RBI issues its discussion paper on banking structure in India
The Reserve Bank of India (“RBI”) has issued an August 2013 discussion paper entitled “Banking Structure in India – The Way Forward”. The RBI has recognised that today's banking structure in India has both the need and scope for further growth in size and strength. The RBI is reviewing the Indian banking structure to cater to the needs of India’s growing and globalizing economy and to deepen financial inclusion. The RBI has also been guided by lessons learned from the global financial crisis particularly relating to banking structure. The key features of the discussion paper are highlighted below:
- Following on from the “Roadmap for Presence of Foreign Banks in India” published by the RBI in February 2005 and further to the Annual Policy Statement for 2010-11, a Discussion Paper on Presence of Foreign banks in India was released by the RBI in January 2011. Continuing the thinking first set out in these papers, the discussion paper suggests that foreign banks in India should be organised as subsidiaries as opposed to the current branch or representative office structures (as on May 31, 2013, 43 foreign banks operated in India through branches and 47 through representative offices). Although, owing to India’s commitment to the World Trade Organisation, conversion of existing branches into subsidiaries cannot be mandatory, such banks should be encouraged to convert their branches into subsidiaries. For new entrants, the subsidiary structure should be mandatory on reaching a certain size. The RBI will formulate guidelines on the mode of presence of foreign banks in India following feedback on the discussion paper from stakeholders.
- Indian banks follow a structure where a banking company is required to incorporate subsidiaries to undertake non-banking operations. The paper suggests that the financial holding company (“FHC”) structure be adopted wherein the parent company is the FHC which has both bank and non-bank affiliates operating under it.
- Differentiated licensing should be adopted where certain banks will be licensed only for servicing niche segments such as infrastructure financing, retail banking, SME financing, etc. The proposed new licensing policy suggests that there is merit in contemplating “continuous authorisations” for opening new banks in India (compare the present “stop and go” policy of periodical reviews as to whether to allow new banks to enter the market)
- Large Indian banks which have a global presence should be consolidated to create three to four global banks which are able to compete globally with the top international banks. This would enable such banks to generate economies of scale, meet financing needs of infrastructure and large projects and offer India as a banking destination to the world. Such consolidated banks should be permitted to set up branches outside India under a liberalised regime. The paper proposes a tiered structure for other Indian banks, the first of which would consist of such three or four large Indian banks, along with branches of foreign banks in India, with the next tier comprising mid-sized banks, and smaller banks filling the bottom tiers.
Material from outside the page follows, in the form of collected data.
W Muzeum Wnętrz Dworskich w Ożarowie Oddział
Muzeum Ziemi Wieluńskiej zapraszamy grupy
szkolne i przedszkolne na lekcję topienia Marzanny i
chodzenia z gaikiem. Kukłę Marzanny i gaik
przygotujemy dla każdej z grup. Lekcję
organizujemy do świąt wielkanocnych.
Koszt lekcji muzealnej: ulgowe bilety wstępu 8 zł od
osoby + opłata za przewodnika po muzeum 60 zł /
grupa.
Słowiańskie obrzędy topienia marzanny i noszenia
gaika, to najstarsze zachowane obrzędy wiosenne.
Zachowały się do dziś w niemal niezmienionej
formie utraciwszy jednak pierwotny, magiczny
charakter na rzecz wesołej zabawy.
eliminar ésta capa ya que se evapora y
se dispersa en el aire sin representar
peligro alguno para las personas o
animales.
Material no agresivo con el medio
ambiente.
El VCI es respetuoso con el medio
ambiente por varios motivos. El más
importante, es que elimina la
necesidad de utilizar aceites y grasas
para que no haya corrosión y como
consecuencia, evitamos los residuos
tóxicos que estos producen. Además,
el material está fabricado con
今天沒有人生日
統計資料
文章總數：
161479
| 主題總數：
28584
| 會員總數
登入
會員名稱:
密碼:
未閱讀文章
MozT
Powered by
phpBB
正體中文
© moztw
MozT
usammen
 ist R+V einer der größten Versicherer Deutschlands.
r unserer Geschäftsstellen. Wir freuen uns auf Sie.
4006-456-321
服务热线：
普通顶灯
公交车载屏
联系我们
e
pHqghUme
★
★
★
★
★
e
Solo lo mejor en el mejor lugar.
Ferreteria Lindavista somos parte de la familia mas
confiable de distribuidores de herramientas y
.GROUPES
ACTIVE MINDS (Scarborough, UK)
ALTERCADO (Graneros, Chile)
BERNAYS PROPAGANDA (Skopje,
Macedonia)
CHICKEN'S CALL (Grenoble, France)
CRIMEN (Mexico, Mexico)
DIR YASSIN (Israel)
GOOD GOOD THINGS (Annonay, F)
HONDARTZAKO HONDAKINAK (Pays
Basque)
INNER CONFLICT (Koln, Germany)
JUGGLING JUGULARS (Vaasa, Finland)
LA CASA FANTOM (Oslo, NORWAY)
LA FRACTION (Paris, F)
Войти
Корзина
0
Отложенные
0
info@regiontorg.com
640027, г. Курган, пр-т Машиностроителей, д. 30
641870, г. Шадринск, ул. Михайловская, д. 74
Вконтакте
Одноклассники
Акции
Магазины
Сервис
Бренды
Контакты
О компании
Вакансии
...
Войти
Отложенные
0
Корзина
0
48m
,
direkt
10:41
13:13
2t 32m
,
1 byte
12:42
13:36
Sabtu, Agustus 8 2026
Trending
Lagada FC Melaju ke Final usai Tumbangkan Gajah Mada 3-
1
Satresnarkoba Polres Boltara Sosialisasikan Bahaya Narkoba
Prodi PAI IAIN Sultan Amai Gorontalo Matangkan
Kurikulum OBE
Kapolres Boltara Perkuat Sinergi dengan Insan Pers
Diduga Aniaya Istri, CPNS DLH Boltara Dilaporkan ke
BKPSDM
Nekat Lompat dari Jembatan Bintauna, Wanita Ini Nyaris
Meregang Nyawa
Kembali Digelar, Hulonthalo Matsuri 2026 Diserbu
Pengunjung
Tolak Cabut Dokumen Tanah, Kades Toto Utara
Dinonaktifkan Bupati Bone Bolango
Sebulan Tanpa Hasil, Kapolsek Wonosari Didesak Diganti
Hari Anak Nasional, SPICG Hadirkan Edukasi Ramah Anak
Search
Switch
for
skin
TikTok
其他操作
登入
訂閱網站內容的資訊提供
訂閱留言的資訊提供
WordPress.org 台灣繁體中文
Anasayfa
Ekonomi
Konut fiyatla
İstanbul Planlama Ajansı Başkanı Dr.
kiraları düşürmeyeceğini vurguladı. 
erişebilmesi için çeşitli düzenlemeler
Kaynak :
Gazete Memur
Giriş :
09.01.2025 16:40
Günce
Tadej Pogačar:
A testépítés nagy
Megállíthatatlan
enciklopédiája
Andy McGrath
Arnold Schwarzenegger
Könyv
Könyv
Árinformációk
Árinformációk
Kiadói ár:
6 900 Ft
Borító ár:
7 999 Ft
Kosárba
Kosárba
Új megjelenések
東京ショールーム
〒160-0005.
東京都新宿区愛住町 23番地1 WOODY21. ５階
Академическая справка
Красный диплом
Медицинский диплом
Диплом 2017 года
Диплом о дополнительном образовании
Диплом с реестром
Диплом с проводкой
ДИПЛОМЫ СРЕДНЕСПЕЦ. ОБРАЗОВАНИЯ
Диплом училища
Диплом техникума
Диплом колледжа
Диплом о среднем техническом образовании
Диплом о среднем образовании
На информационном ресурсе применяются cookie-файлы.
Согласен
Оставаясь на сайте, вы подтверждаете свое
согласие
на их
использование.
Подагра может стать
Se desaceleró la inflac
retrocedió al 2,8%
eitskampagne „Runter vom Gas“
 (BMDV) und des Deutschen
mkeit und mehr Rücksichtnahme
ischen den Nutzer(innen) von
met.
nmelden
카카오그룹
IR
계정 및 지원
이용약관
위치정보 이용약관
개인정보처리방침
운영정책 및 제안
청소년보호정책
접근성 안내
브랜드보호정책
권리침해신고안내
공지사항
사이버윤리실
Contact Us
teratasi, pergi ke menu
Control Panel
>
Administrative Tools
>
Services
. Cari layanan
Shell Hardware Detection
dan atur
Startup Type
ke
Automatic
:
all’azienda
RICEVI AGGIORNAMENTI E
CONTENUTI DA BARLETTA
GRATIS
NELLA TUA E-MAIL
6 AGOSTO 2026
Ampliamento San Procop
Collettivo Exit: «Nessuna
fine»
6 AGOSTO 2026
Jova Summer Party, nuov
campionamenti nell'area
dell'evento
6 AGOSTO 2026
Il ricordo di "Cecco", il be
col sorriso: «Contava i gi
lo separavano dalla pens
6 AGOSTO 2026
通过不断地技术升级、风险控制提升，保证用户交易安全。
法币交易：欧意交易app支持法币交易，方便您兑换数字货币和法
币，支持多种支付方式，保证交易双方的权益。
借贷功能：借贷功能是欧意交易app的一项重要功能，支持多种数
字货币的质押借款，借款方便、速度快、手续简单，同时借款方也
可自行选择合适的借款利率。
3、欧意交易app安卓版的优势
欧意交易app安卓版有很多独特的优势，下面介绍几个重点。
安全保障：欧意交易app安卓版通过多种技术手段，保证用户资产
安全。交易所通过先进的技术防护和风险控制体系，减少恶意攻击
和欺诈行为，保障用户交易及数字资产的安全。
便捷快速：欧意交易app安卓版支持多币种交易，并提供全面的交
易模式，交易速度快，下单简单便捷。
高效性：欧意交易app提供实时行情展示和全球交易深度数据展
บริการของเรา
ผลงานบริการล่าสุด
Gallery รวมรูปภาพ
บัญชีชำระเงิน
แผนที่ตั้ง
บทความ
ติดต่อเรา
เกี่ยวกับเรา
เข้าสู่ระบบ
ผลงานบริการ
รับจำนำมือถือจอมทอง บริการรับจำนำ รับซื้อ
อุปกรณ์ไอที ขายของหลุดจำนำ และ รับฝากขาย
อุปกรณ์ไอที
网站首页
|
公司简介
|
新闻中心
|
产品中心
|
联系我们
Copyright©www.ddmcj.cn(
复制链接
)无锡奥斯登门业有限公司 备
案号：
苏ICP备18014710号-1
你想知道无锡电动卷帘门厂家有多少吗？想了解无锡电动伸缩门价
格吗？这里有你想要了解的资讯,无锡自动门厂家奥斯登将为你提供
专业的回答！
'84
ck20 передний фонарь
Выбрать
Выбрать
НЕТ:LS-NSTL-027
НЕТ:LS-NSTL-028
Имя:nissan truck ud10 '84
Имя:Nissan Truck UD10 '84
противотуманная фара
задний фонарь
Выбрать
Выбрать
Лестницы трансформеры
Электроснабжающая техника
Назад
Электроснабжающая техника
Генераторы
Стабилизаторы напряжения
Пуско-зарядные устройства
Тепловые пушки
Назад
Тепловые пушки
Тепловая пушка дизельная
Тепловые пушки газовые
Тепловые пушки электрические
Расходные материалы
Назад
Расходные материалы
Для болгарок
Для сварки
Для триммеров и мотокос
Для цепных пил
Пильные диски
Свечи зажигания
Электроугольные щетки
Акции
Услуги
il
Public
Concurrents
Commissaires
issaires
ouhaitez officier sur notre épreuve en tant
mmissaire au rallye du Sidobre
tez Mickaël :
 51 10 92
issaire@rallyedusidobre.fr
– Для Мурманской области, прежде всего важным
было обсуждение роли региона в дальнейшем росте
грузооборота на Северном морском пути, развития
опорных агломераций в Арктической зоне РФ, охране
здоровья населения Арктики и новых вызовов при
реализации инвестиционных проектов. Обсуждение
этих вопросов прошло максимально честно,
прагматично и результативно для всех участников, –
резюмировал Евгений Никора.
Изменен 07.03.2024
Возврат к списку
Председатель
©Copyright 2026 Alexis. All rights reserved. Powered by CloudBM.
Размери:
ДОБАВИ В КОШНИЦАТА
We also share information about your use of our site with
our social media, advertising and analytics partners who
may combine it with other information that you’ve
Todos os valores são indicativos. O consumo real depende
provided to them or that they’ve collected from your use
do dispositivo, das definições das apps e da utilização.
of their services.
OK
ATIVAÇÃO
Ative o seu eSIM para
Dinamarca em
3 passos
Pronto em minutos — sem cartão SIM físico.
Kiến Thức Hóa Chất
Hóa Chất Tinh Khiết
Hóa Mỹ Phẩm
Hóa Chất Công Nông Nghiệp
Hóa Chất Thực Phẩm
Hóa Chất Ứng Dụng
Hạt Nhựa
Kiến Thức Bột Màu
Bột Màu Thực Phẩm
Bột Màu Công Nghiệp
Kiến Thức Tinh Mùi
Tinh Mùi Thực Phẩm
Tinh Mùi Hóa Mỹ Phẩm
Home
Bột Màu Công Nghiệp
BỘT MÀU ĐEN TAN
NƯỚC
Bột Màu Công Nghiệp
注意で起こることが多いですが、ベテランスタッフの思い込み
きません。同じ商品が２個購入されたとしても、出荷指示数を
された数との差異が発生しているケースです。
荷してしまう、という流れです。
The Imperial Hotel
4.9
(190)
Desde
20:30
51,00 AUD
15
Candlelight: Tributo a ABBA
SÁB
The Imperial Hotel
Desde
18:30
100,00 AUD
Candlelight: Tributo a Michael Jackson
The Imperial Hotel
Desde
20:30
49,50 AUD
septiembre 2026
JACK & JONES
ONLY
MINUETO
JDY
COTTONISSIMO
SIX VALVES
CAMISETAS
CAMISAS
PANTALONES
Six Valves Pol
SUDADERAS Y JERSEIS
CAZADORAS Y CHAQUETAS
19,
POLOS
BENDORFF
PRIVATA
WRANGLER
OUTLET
- The legal framework governing banks in India hinders consolidation as there are multiple statutes governing banks such as the Banking Regulation Act, 1949, the Companies Act, 1956, Banking Companies (Acquisition and Transfer of Undertaking) Act, 1970, State Bank of India Act, 1955, State Bank of India (Subsidiary Banks) Act, 1959, Industrial Development Bank (Transfer of Undertaking and Repeal) Act, 2003. The paper suggests that all banks should be governed only by the Banking Regulation Act, 1949 and the Companies Act, 1956
- Under the Basel III capitalisation norms, banks require large-scale infusion of capital by shareholders. Since the Government is the majority shareholder of most banks the RBI calculates that the amount of additional capital required to be infused by the Government is INR 900 billion over a period of five years. The paper suggests that the Government’s ownership in public sector banks be reduced to 33% from the existing 51% to reduce the Government’s burden of recapitalising the banks
- There is a need for effective deposit insurance and resolution regimes to deal with bank failures in an economic and efficient manner. In India, failures of commercial banks have been rare, and the beneficiaries of the deposit insurance system have mainly been the urban co-operative banks. The existence of an effective resolution regime is essential for any type of banking structure India may pursue.